Metabolic response to point mutations reveals principles of modulation of in vivo enzyme activity and phenotype

TL;DR

This study reveals how point mutations in E. coli's DHFR enzyme cause filamentation by disrupting dTTP levels, highlighting the importance of enzyme kinetics and cellular environment in phenotype modulation.

Contribution

It uncovers the molecular mechanism linking enzyme activity, metabolite imbalance, and phenotype, emphasizing the role of enzyme cooperativity in vivo.

Findings

Partial loss of DHFR causes DNA damage and filamentation.

dTMP supplementation rescues phenotype and normalizes enzyme kinetics.

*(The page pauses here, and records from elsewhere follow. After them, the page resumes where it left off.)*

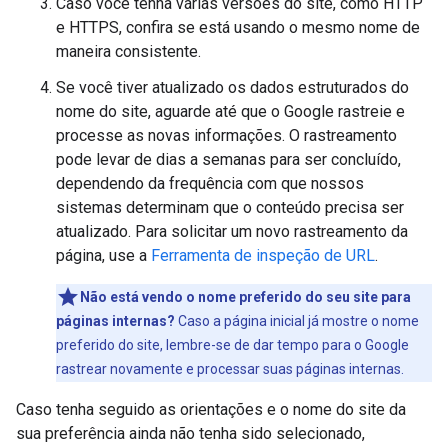
Caso você tenha várias versões do site, como HTTP
e HTTPS, confira se está usando o mesmo nome de
maneira consistente.
Se você tiver atualizado os dados estruturados do
nome do site, aguarde até que o Google rastreie e
processe as novas informações. O rastreamento
pode levar de dias a semanas para ser concluído,
dependendo da frequência com que nossos
sistemas determinam que o conteúdo precisa ser
atualizado. Para solicitar um novo rastreamento da
página, use a
Ferramenta de inspeção de URL
.
Não está vendo o nome preferido do seu site para
páginas internas?
Caso a página inicial já mostre o nome
preferido do site, lembre-se de dar tempo para o Google
rastrear novamente e processar suas páginas internas.
Caso tenha seguido as orientações e o nome do site da
sua preferência ainda não tenha sido selecionado,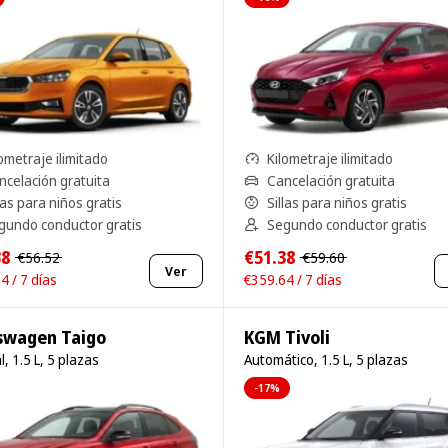
ometraje ilimitado
Kilometraje ilimitado
ncelación gratuita
Cancelación gratuita
las para niños gratis
Sillas para niños gratis
gundo conductor gratis
Segundo conductor gratis
38
€51.38
€56.52
€59.60
Ver
4 / 7 días
€359.64 / 7 días
swagen Taigo
KGM Tivoli
, 1.5 L, 5 plazas
Automático, 1.5 L, 5 plazas
-17%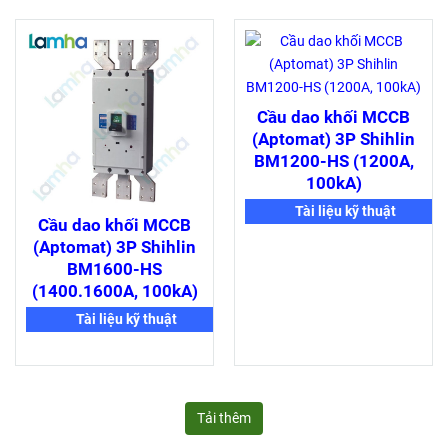
Cầu dao khối MCCB
(Aptomat) 3P Shihlin
BM1200-HS (1200A,
100kA)
Tài liệu kỹ thuật
Cầu dao khối MCCB
(Aptomat) 3P Shihlin
BM1600-HS
(1400.1600A, 100kA)
Tài liệu kỹ thuật
Tải thêm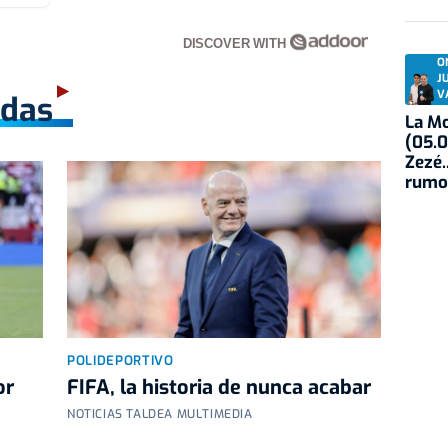
DISCOVER WITH
O
J
V
adas
La Mo
(05.0
Zezé.
rumo
POLIDEPORTIVO
or
FIFA, la historia de nunca acabar
NOTICIAS TALDEA MULTIMEDIA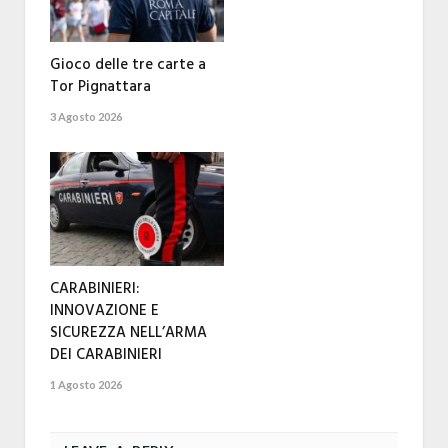
Gioco delle tre carte a
Tor Pignattara
3 Agosto 2026
CARABINIERI:
INNOVAZIONE E
SICUREZZA NELL’ARMA
DEI CARABINIERI
1 Agosto 2026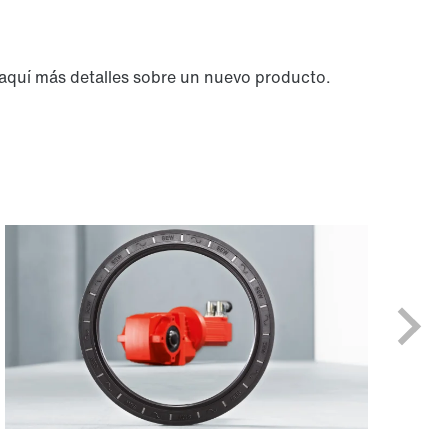
 aquí más detalles sobre un nuevo producto.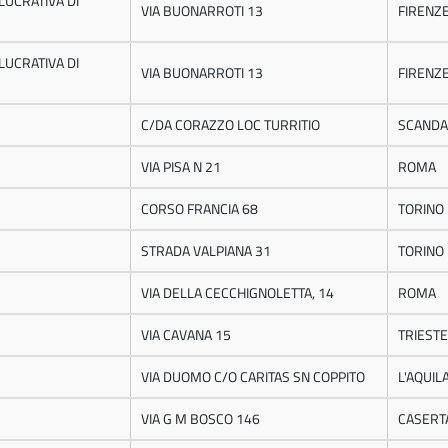
LUCRATIVA DI
VIA BUONARROTI 13
FIRENZ
LUCRATIVA DI
VIA BUONARROTI 13
FIRENZ
C/DA CORAZZO LOC TURRITIO
SCANDA
VIA PISA N 21
ROMA
CORSO FRANCIA 68
TORINO
STRADA VALPIANA 31
TORINO
VIA DELLA CECCHIGNOLETTA, 14
ROMA
VIA CAVANA 15
TRIESTE
VIA DUOMO C/O CARITAS SN COPPITO
L'AQUIL
VIA G M BOSCO 146
CASERT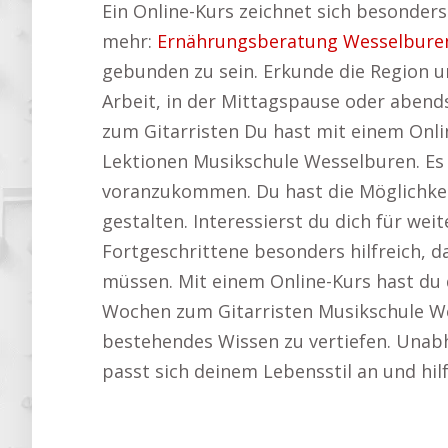
Ein Online-Kurs zeichnet sich besonders 
mehr:
Ernährungsberatung Wesselbure
gebunden zu sein. Erkunde die Region 
Arbeit, in der Mittagspause oder abend
zum Gitarristen Du hast mit einem Onlin
Lektionen Musikschule Wesselburen. Es s
voranzukommen. Du hast die Möglichkeit
gestalten. Interessierst du dich für we
Fortgeschrittene besonders hilfreich, 
müssen. Mit einem Online-Kurs hast du 
Wochen zum Gitarristen Musikschule Wess
bestehendes Wissen zu vertiefen. Unabhä
passt sich deinem Lebensstil an und hilf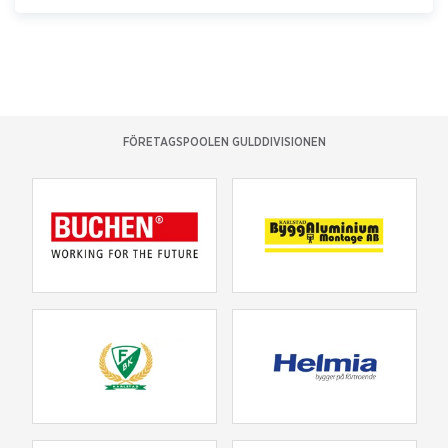
FÖRETAGSPOOLEN GULDDIVISIONEN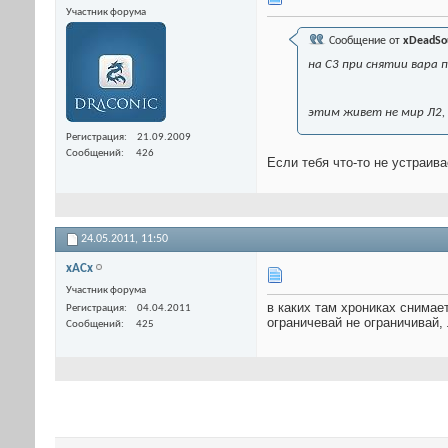
Участник форума
Сообщение от
xDeadSo
на С3 при снятии вара
этим живет не мир Л2, 
Регистрация
21.09.2009
Сообщений
426
Если тебя что-то не устраив
24.05.2011,
11:50
xACx
Участник форума
в каких там хрониках снимает
Регистрация
04.04.2011
ограничевай не ограничивай,
Сообщений
425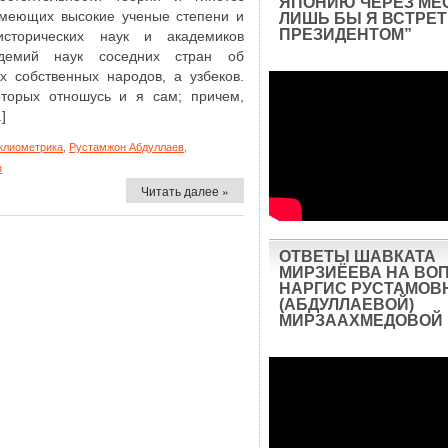
ЯПОНИЮ ЧЕРЕЗ МЕ
имеющих высокие ученые степени и
ЛИШЬ БЫ Я ВСТРЕТ
ПРЕЗИДЕНТОМ”
исторических наук и академиков
адемий наук соседних стран об
их собственных народов, а узбеков.
оторых отношусь и я сам; причем,
]
клиометрика
,
Рустамжон Абдуллаев
,
в
Читать далее »
ОТВЕТЫ ШАВКАТА
МИРЗИЁЕВА НА ВО
НАРГИС РУСТАМОВ
(АБДУЛЛАЕВОЙ)
МИРЗААХМЕДОВОЙ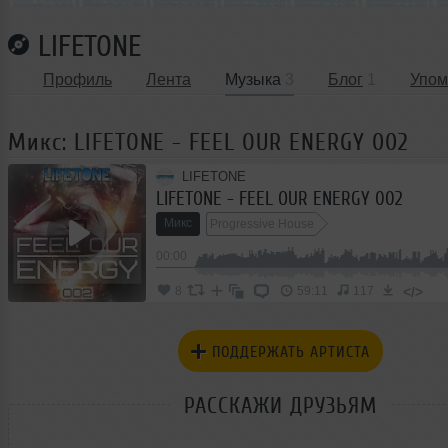
LIFETONE
Профиль
Лента
Музыка
3
Блог
1
Упом
Микс: LIFETONE - FEEL OUR ENERGY 002
LIFETONE
LIFETONE - FEEL OUR ENERGY 002
Микс
Progressive House
00:00
</>
8
59:11
117
ПОДДЕРЖАТЬ АРТИСТА
РАССКАЖИ ДРУЗЬЯМ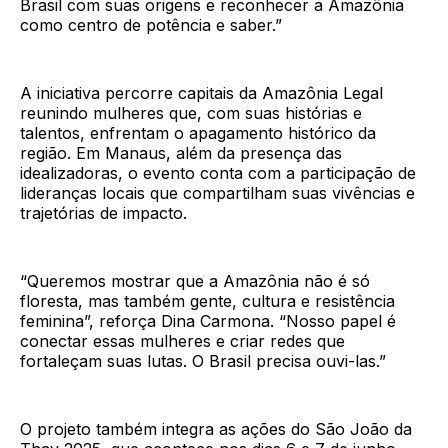
Brasil com suas origens e reconhecer a Amazônia
como centro de potência e saber.”
A iniciativa percorre capitais da Amazônia Legal
reunindo mulheres que, com suas histórias e
talentos, enfrentam o apagamento histórico da
região. Em Manaus, além da presença das
idealizadoras, o evento conta com a participação de
lideranças locais que compartilham suas vivências e
trajetórias de impacto.
“Queremos mostrar que a Amazônia não é só
floresta, mas também gente, cultura e resistência
feminina”, reforça Dina Carmona. “Nosso papel é
conectar essas mulheres e criar redes que
fortaleçam suas lutas. O Brasil precisa ouvi-las.”
O projeto também integra as ações do São João da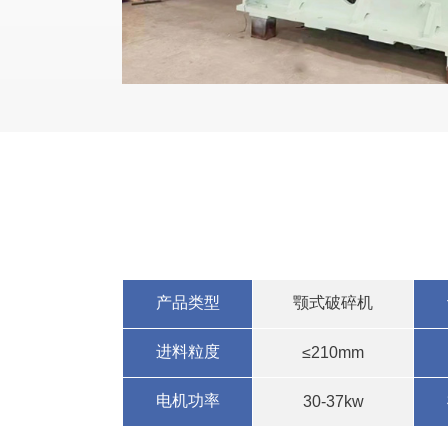
产品类型
颚式破碎机
进料粒度
≤210mm
电机功率
30-37kw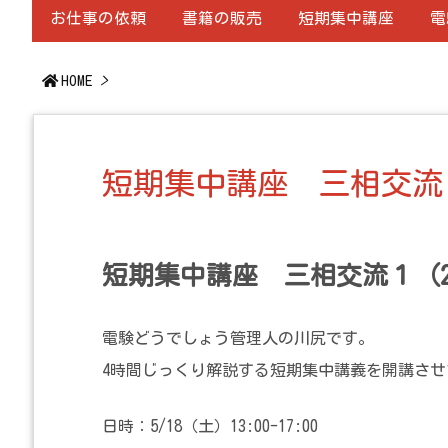
お仕事の依頼
書籍の販売
短期集中講座
電
HOME
>
短期集中講座 三相交流１（
短期集中講座 三相交流１（24
電験どうでしょう管理人の川尻です。
4時間じっくり解説する短期集中講義を開講さ
日時：5/18（土）13:00-17:00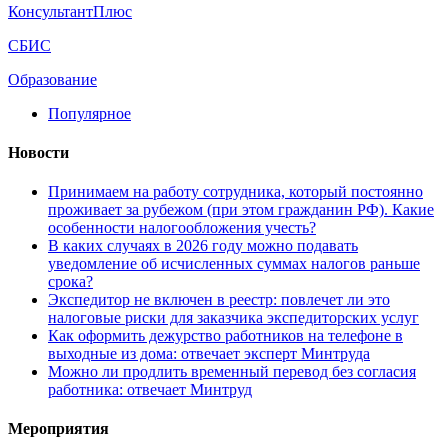
КонсультантПлюс
СБИС
Образование
Популярное
Новости
Принимаем на работу сотрудника, который постоянно
проживает за рубежом (при этом гражданин РФ). Какие
особенности налогообложения учесть?
В каких случаях в 2026 году можно подавать
уведомление об исчисленных суммах налогов раньше
срока?
Экспедитор не включен в реестр: повлечет ли это
налоговые риски для заказчика экспедиторских услуг
Как оформить дежурство работников на телефоне в
выходные из дома: отвечает эксперт Минтруда
Можно ли продлить временный перевод без согласия
работника: отвечает Минтруд
Мероприятия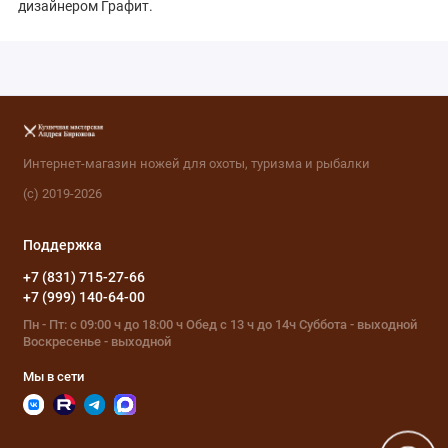
дизайнером Графит.
Интернет-магазин ножей для охоты, туризма и рыбалки
(с) 2019-2026
Поддержка
+7 (831) 715-27-66
+7 (999) 140-64-00
Пн - Пт: с 09:00 ч до 18:00 ч Обед с 13 ч до 14ч Суббота - выходной
Воскресенье - выходной
Мы в сети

In vivo Tmk exhibits high cooperativity affecting dTTP levels.

Abstract

The relationship between sequence variation and phenotype is poorly understood. Here we use metabolomic analysis to elucidate the molecular mechanism underlying the filamentous phenotype of E. coli strains that carry destabilizing mutations in the Dihydrofolate Reductase (DHFR). We find that partial loss of DHFR activity causes SOS response indicative of DNA damage and cell filamentation. This phenotype is triggered by an imbalance in deoxy nucleotide levels, most prominently a disproportionate drop in the intracellular dTTP. We show that a highly cooperative (Hill coefficient 2.5) in vivo activity of Thymidylate Kinase (Tmk), a downstream enzyme that phosphorylates dTMP to dTDP, is the cause of suboptimal dTTP levels. dTMP supplementation in the media rescues filamentation and restores in vivo Tmk kinetics to almost perfect Michaelis-Menten, like its kinetics in vitro. Overall, this study highlights the important role of cellular environment in sculpting enzymatic kinetics with system level implications for bacterial phenotype.